(ACTIVITY) Would you please copy every line of the material that follows, exactly as it reads?

(EXTRACTED ENTRIES)

########################################

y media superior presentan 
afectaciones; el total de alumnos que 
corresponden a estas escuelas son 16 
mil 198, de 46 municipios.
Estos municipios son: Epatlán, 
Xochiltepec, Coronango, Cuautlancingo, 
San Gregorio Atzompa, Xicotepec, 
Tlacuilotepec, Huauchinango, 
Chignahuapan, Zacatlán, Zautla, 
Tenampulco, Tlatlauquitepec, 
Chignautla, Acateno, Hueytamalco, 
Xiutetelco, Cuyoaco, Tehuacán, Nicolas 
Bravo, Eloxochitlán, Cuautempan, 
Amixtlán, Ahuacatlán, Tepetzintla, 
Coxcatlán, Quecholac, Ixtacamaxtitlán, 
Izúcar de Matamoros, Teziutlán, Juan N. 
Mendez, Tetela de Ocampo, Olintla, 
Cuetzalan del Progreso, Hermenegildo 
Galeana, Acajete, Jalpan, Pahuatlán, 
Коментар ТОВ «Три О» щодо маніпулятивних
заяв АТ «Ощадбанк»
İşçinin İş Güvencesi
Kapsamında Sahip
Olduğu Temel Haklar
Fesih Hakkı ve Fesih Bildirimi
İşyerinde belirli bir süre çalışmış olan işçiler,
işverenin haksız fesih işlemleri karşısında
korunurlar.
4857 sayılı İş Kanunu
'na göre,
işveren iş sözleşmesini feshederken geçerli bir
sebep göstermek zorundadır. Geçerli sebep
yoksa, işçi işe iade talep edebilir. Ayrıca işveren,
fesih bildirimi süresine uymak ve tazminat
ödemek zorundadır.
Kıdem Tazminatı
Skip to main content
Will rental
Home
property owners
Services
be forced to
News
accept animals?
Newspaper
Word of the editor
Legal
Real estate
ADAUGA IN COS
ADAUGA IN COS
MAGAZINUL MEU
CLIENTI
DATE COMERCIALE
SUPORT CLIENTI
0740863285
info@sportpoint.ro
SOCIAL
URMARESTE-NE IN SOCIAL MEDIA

########################################

(SOLUTION TO THIS EXERCISE)
y media superior presentan 
afectaciones; el total de alumnos que 
corresponden a estas escuelas son 16 
mil 198, de 46 municipios.
Estos municipios son: Epatlán, 
Xochiltepec, Coronango, Cuautlancingo, 
San Gregorio Atzompa, Xicotepec, 
Tlacuilotepec, Huauchinango, 
Chignahuapan, Zacatlán, Zautla, 
Tenampulco, Tlatlauquitepec, 
Chignautla, Acateno, Hueytamalco, 
Xiutetelco, Cuyoaco, Tehuacán, Nicolas 
Bravo, Eloxochitlán, Cuautempan, 
Amixtlán, Ahuacatlán, Tepetzintla, 
Coxcatlán, Quecholac, Ixtacamaxtitlán, 
Izúcar de Matamoros, Teziutlán, Juan N. 
Mendez, Tetela de Ocampo, Olintla, 
Cuetzalan del Progreso, Hermenegildo 
Galeana, Acajete, Jalpan, Pahuatlán, 
Коментар ТОВ «Три О» щодо маніпулятивних
заяв АТ «Ощадбанк»
İşçinin İş Güvencesi
Kapsamında Sahip
Olduğu Temel Haklar
Fesih Hakkı ve Fesih Bildirimi
İşyerinde belirli bir süre çalışmış olan işçiler,
işverenin haksız fesih işlemleri karşısında
korunurlar.
4857 sayılı İş Kanunu
'na göre,
işveren iş sözleşmesini feshederken geçerli bir
sebep göstermek zorundadır. Geçerli sebep
yoksa, işçi işe iade talep edebilir. Ayrıca işveren,
fesih bildirimi süresine uymak ve tazminat
ödemek zorundadır.
Kıdem Tazminatı
Skip to main content
Will rental
Home
property owners
Services
be forced to
News
accept animals?
Newspaper
Word of the editor
Legal
Real estate
ADAUGA IN COS
ADAUGA IN COS
MAGAZINUL MEU
CLIENTI
DATE COMERCIALE
SUPORT CLIENTI
0740863285
info@sportpoint.ro
SOCIAL
URMARESTE-NE IN SOCIAL MEDIA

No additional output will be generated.